On pourrait juger le système en lui-même brillant si le fossé entre les riches et les pauvres ne se creusait pas chaque jour à une vitesse exponentielle, signalant ainsi une alarme évidente de rupture logique imminente.



Une chose immorale, consiste à puiser dans la Nature des biens qui sont revendus bien plus chers que le prix du simple travail ; c'est en s basant là-dessus que la plupart des systèmes économiques alternatifs préconisent une rémunération uniquement liée au temps de travail ; elle pourrait l'être aussi en fonction de l'effort relatif fourni, si on avait de meilleurs fondements sociométriques.



Dans un sens si ce système court à sa perte alors qu'il pourrait très bien fonctionner, c'est cohérent avec ce manque de morale qui tend à détruire les ressources vitales de la planète, ressources qui s'avèrent vitales d'autant plus qu'elles n'ont pas de prix.

Cette notion de "c qui n'a pas de prix" est entendue de façon radicalement opposée selon qu'on se place dans un système capitaliste où on transforme une partie de la Nature en richesse au lieu de son simple travail, et où en même temps on détruit ce qui n'a pas de valeur commerciale, comme la beauté d'un paysage, la biodiversité, l'espace vital, le bleu des fleuves et les arbres mêmes si on sait pertinemment qu'ils sont les seuls organes à pouvoir créer l'oxygène que nous respirons...

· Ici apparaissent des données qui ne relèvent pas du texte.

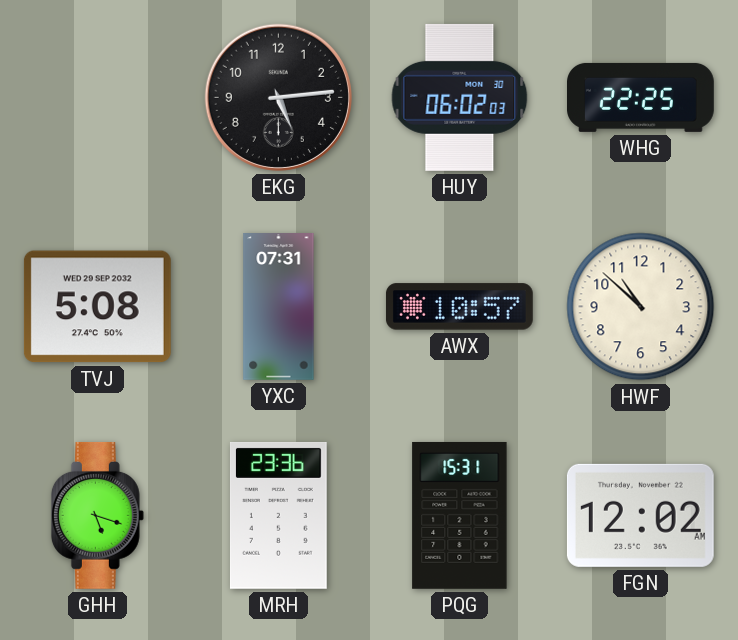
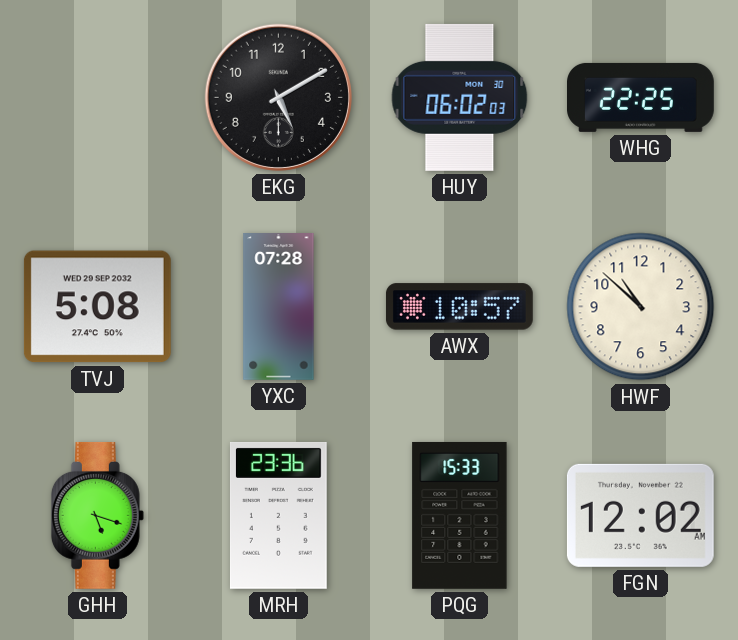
EKG: 5:14 -> 5:10
YXC: 07:31 -> 07:28
PQG: 15:31 -> 15:33
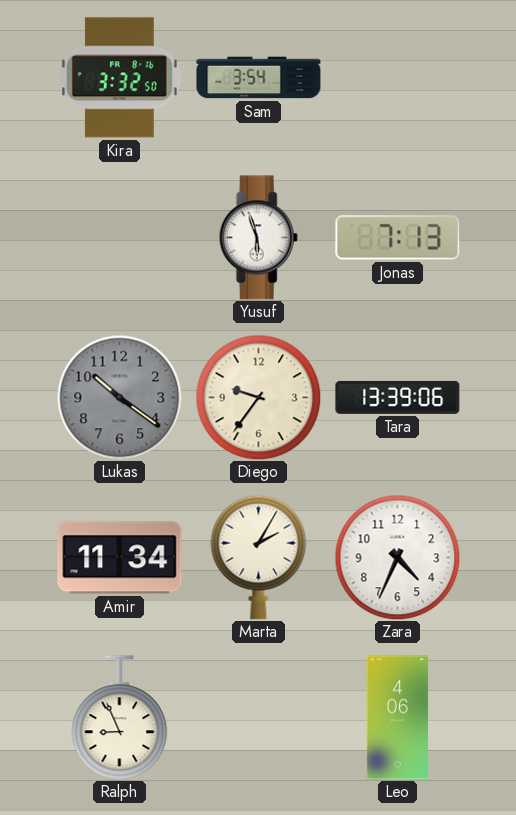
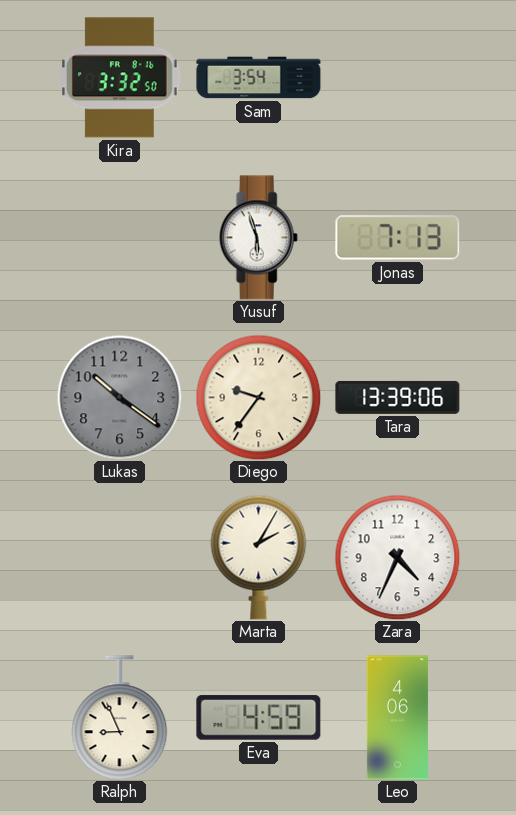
Amir: 11:34 -> none
Eva: none -> 4:59
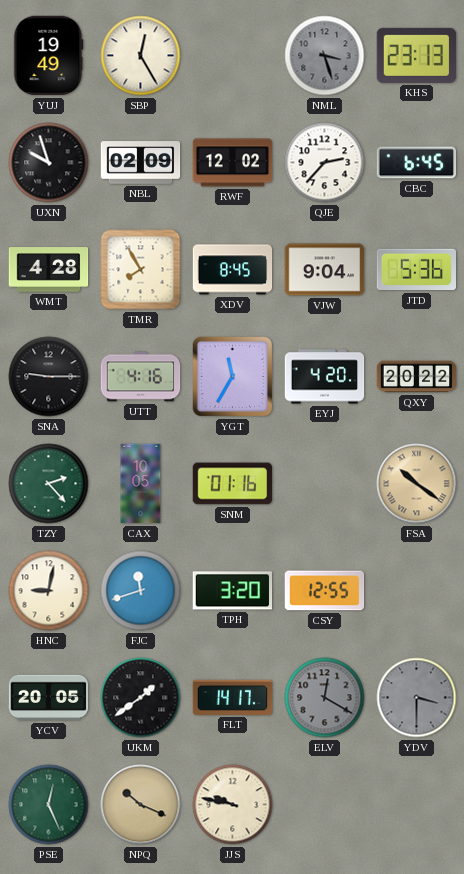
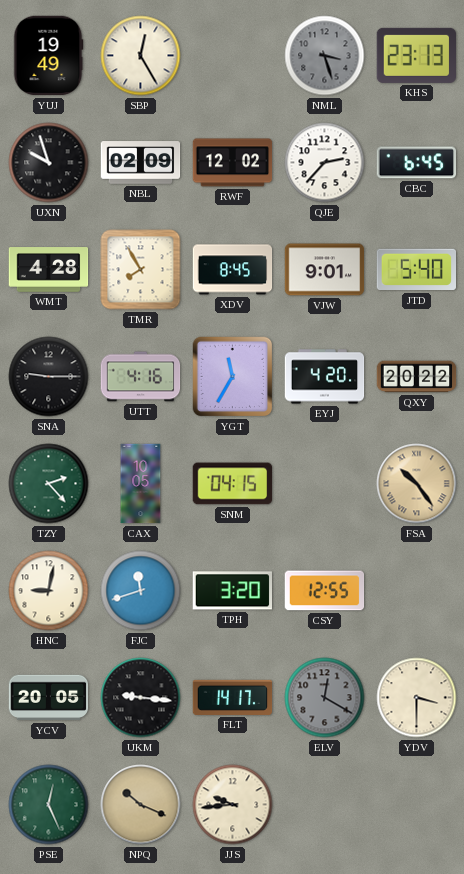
VJW: 9:04 -> 9:01
JTD: 5:36 -> 5:40
SNM: 01:16 -> 04:15
FSA: 10:21 -> 10:24
UKM: 1:39 -> 9:16
YDV dial: grey -> cream
JJS: 9:47 -> 9:44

Mais "ce qui n'a pas de prix" fini par en avoir un dès lors que son absence se fait cruellement sentir, et dès lors se crée une opposition entre d'une part la survie de l'humanité et d'autre part la survie du système convenu entre eux qui permet la survie des hommes... les plus riches en tus cas.



Dans leur esprit d'auto-défense perpétuelle de leurs acquis idéologiques sur lesquels s'appuie toute leur philosophie comme sur des béquilles molles, les humains-capitalistes deviennent les sbires-défenseurs du système capitaliste qui les unit.

Ce système est dès lors qualifiable de "plus fort" que chaque humain, y compris s'ils se réunissent pour se battre contre lui, "le système" utilise toutes les failles de nos raisonnement pour imposer son injuste loi destructrice, exactement à l'image d'un virus qui s'adapte à sa victime afin de mieux le détruire.



Les humains eux-mêmes (les riches et les crédules) sont la main de fer de ce système, son porte-parole, et son armée, contre tout ce qui pourrait cause sa destruction.



Ainsi apparaît l'argument aristotélicien selon lequel, et cest parfaitement vrai, "ce système est bon" : ce n'est pas à lui qu'il faut s'en prendre.



Les vélléités de vouloir rénover ou refondre le système par un autre de façon brutale et sauvage, ont pour seul effet d'activer la sauvagerie au coeur du système en place, qui reste bloqué sur sa position avec raison.



En effet ce n'est pas le système qui est coupable mais les erreurs morales des humains. C'est comme si "le système" avait l'air de le savoir.



Dans cette lutte en pleine activation les erreurs morales vont en s'accroissant et la destruction aussi ; c'est une destruction entre humains qui ne remet en rien en cause "le système". Quand tout sera détruit et 3 ou 4 des 7 milliards d'humains seront morts, le système sera encore en place, vaillant, le moins du monde égratigné (il en est ainsi aussi pour les virus).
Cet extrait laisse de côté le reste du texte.